I watch a tear roll down her cheek. She doesn’t swipe it away. She lets it free-fall from her face. She puts her hand on my shoulder, leaves it there, steadying me as my body is racked with sobs.

“Would you like me to call the mortuary?” she asks. “It usually takes them an hour or two to come, so you will still have time with him.”

I look to Merry. She meets my eyes but appears helpless, unsure, incapable of making any decision at all.

“Yes, you can call them,” I say.

Ingrid nods and then steps into the hallway. I hear her on the phone with them, reporting the time of death, confirming the address. The mortuary has a team of people on standby for predawn calls like these. There is a whole world I know nothing about.

There is a knock at the door an hour later. I open it to find a man in a black suit with a clipboard in his hands. If I didn’t know better, I would think him a Jehovah’s Witness.

“Hello, ma’am. I’m with Fitzgerald Mortuary. I am so sorry for your loss.”

“Thank you,” I say, opening the door for him. That’s when I see that he has a woman with him, also in a black suit, standing a few steps behind. She follows him inside.

“My condolences,” she says with a respectful bow.

They have me sign some papers, then go to my dad’s room and confer among themselves quietly.
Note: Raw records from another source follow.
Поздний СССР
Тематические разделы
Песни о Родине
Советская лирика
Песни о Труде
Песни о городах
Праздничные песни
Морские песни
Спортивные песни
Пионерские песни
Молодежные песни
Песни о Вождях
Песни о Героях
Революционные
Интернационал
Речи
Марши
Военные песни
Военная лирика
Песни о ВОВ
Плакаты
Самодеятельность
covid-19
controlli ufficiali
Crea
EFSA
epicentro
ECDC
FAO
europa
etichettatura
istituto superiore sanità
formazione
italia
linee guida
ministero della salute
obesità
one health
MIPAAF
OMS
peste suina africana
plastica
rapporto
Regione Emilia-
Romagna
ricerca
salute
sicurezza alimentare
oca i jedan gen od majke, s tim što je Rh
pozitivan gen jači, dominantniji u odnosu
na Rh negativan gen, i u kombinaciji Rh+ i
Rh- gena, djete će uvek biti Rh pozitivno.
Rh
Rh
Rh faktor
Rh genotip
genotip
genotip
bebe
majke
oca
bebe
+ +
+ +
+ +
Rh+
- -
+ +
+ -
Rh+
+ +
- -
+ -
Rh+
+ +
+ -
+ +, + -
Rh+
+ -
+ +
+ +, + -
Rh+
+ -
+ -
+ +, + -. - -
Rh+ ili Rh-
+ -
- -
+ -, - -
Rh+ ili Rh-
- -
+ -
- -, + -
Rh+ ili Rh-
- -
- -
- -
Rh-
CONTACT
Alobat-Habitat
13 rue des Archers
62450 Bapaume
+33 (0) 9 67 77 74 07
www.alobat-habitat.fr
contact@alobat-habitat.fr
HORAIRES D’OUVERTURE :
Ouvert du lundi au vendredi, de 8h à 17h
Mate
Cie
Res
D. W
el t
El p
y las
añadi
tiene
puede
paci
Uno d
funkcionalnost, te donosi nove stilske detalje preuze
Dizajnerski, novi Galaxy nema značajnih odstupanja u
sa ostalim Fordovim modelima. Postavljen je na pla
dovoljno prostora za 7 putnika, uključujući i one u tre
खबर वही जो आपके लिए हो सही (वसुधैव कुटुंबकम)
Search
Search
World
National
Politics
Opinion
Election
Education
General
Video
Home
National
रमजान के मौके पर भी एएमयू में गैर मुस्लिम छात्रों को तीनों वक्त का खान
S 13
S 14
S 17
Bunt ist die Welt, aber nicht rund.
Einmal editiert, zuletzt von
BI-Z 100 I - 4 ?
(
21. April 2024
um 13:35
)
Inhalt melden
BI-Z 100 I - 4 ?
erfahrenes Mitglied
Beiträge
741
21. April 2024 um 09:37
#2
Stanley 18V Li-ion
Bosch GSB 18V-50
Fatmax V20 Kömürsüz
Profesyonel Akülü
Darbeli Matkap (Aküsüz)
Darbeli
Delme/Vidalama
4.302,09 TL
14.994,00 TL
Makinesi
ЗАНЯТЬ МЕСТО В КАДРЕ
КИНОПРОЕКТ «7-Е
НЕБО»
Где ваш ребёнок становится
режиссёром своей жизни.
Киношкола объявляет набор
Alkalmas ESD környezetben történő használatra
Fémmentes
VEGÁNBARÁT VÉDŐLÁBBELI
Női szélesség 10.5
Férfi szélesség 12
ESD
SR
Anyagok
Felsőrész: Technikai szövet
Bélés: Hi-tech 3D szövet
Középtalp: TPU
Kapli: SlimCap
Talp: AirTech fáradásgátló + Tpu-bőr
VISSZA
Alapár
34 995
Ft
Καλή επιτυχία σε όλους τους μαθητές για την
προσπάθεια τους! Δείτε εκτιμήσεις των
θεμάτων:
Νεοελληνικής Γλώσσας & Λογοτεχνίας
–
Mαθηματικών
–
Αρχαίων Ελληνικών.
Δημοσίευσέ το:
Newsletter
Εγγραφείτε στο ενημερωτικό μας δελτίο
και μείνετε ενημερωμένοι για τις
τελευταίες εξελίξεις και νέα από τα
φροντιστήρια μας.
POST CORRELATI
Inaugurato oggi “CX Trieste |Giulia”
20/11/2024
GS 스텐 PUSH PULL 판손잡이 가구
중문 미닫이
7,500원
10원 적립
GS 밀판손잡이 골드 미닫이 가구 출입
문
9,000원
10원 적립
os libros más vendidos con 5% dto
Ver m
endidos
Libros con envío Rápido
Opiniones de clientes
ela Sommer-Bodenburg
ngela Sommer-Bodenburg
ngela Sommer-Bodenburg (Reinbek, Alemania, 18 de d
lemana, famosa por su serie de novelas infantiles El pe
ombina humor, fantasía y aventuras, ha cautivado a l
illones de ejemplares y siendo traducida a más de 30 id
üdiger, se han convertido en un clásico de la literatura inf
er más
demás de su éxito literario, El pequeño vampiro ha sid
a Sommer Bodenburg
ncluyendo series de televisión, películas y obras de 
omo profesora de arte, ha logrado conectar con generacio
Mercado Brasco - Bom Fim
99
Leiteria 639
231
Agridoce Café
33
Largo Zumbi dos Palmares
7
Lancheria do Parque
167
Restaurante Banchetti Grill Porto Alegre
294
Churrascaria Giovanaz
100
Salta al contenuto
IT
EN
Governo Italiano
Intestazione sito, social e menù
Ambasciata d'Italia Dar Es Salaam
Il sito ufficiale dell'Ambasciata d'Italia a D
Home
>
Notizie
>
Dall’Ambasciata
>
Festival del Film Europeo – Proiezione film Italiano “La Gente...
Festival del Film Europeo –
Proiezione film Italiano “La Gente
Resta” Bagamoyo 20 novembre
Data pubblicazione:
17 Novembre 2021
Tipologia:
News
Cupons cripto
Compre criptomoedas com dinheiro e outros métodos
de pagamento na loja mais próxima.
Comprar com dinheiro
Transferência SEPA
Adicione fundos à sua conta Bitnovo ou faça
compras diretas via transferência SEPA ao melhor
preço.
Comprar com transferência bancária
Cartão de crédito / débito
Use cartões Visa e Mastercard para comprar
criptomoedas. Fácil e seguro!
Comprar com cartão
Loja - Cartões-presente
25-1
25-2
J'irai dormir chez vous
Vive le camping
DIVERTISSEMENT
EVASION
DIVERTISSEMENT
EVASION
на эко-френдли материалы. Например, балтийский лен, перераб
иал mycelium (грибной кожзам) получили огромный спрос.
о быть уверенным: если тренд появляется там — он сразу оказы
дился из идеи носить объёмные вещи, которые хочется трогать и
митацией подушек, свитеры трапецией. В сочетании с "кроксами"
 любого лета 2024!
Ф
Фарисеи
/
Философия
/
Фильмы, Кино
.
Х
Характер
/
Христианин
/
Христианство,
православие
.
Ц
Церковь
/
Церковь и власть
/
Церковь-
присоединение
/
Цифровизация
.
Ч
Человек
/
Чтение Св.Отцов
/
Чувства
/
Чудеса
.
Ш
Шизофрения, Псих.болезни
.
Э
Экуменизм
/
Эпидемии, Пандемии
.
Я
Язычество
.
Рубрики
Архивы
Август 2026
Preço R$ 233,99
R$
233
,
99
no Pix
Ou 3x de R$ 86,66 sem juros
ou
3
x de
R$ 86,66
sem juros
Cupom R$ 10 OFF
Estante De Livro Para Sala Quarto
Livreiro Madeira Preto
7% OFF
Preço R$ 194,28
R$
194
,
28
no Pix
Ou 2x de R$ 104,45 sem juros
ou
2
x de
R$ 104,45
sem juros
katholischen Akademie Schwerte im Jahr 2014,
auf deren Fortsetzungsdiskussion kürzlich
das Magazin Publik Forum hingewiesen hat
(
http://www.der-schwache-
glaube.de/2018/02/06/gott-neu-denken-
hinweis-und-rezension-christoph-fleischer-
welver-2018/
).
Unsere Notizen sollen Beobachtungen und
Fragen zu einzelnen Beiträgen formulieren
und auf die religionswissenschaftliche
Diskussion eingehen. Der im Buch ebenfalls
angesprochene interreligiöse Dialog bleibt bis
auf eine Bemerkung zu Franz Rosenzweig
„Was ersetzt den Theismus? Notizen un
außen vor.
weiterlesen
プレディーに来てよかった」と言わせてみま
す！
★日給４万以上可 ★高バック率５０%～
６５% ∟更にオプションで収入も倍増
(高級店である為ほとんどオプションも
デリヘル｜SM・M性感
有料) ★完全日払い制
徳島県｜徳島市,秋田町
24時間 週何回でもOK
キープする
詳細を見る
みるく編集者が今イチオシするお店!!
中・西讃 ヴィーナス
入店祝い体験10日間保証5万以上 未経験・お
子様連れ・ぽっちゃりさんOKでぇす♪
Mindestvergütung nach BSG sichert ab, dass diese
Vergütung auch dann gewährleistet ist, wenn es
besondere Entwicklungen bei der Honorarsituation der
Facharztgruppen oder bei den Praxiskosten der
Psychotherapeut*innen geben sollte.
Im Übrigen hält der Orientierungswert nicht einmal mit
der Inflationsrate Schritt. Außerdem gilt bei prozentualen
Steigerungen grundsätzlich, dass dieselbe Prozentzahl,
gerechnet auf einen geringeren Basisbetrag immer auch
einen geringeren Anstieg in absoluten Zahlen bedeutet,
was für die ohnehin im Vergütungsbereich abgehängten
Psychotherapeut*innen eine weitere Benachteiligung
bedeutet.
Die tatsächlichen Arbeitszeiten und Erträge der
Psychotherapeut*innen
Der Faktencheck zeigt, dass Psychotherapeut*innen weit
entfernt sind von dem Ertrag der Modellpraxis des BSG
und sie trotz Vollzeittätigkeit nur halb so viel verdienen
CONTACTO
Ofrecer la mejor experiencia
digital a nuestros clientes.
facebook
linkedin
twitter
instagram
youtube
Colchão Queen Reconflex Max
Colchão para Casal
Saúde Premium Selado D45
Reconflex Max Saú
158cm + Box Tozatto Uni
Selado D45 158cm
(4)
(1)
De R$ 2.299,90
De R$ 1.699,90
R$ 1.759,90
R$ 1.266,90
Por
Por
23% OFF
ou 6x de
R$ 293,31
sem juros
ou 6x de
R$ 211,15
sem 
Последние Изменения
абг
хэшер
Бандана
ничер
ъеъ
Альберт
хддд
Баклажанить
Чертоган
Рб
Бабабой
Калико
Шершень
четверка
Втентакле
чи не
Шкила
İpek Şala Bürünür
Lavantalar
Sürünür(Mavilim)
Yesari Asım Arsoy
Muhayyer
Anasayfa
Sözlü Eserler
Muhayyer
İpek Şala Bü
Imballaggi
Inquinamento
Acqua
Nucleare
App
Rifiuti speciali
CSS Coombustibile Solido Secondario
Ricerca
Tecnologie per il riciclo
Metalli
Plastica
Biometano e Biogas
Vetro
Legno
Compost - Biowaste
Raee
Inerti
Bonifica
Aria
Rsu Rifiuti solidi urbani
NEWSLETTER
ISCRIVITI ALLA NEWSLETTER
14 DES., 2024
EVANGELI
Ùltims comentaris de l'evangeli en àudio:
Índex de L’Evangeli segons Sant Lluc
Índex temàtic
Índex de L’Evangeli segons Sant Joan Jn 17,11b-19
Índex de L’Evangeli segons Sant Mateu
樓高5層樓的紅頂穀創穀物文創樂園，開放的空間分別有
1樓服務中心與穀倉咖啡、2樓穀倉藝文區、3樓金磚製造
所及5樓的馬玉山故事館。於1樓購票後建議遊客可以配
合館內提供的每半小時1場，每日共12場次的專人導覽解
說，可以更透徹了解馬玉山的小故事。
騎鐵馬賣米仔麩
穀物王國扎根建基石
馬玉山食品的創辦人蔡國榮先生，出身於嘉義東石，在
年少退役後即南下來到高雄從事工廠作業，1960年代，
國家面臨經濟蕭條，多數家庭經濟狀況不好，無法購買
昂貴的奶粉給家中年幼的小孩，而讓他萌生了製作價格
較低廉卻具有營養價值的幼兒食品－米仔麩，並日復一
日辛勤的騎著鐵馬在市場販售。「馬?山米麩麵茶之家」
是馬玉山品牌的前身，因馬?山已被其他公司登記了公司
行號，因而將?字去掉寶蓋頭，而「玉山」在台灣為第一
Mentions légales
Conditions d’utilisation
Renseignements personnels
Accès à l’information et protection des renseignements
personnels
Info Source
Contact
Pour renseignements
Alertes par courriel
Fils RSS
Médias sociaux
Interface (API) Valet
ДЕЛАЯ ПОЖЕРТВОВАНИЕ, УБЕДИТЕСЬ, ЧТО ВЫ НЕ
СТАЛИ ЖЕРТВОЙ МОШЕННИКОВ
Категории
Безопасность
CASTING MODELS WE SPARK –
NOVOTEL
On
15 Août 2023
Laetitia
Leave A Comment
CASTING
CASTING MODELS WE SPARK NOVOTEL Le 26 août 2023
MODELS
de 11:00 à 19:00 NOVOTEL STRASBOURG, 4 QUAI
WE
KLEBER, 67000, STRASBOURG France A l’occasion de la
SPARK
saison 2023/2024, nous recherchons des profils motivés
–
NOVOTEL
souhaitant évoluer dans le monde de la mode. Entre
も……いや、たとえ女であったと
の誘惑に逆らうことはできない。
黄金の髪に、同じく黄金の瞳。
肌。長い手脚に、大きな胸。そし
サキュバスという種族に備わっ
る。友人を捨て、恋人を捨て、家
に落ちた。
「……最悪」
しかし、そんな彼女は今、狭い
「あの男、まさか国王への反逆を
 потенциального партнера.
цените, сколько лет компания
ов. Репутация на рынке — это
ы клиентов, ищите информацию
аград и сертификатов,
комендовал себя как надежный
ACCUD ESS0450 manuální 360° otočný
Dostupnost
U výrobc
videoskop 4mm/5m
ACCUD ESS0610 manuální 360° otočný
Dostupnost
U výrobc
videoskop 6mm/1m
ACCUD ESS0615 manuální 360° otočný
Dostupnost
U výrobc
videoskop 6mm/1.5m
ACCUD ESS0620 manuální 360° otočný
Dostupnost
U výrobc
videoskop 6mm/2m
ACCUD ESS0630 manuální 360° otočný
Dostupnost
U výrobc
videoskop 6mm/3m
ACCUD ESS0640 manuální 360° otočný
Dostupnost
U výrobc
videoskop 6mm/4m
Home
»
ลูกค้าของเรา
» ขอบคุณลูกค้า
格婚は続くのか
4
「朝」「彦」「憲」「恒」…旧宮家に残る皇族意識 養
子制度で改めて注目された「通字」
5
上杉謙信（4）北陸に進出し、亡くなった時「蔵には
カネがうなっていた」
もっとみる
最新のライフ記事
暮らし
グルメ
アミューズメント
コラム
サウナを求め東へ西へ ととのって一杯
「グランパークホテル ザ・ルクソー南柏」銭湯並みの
I’m sure they are discussing his size—he’s still a large man, even with the weight loss—and wondering how they will negotiate the steps out front. After their brief conference, they return outside. I look out the window as they unload a stretcher from the back of their white van. I see another stretcher inside. I wonder if they make multiple stops, if there are certain days with more deaths than others, certain times of day that are common for people to leave the world.

Merry and I wait in the living room while they put Dad on the stretcher. We can’t watch. When they emerge, he is enclosed in a black velvet body bag. I hold the door open for them.

“Thank you,” the man says. “Again, we are so sorry for your loss.”

They walk slowly down the steps, the man in front, the woman in back. I can’t watch that either, can’t bear the thought of them tripping, my dad’s body falling to the cement. I just stare at the van, wait for them to make it there. They do. They slide him inside and shut the doors. The man takes off his suit jacket as he walks to the driver’s side door. He has a tattoo of barbed wire encircling his upper arm. It bothers me for some irrational reason. I don’t want my father driven away by a dude with a barbed wire tattoo.

When I turn around, I expect to see Merry, but she isn’t there.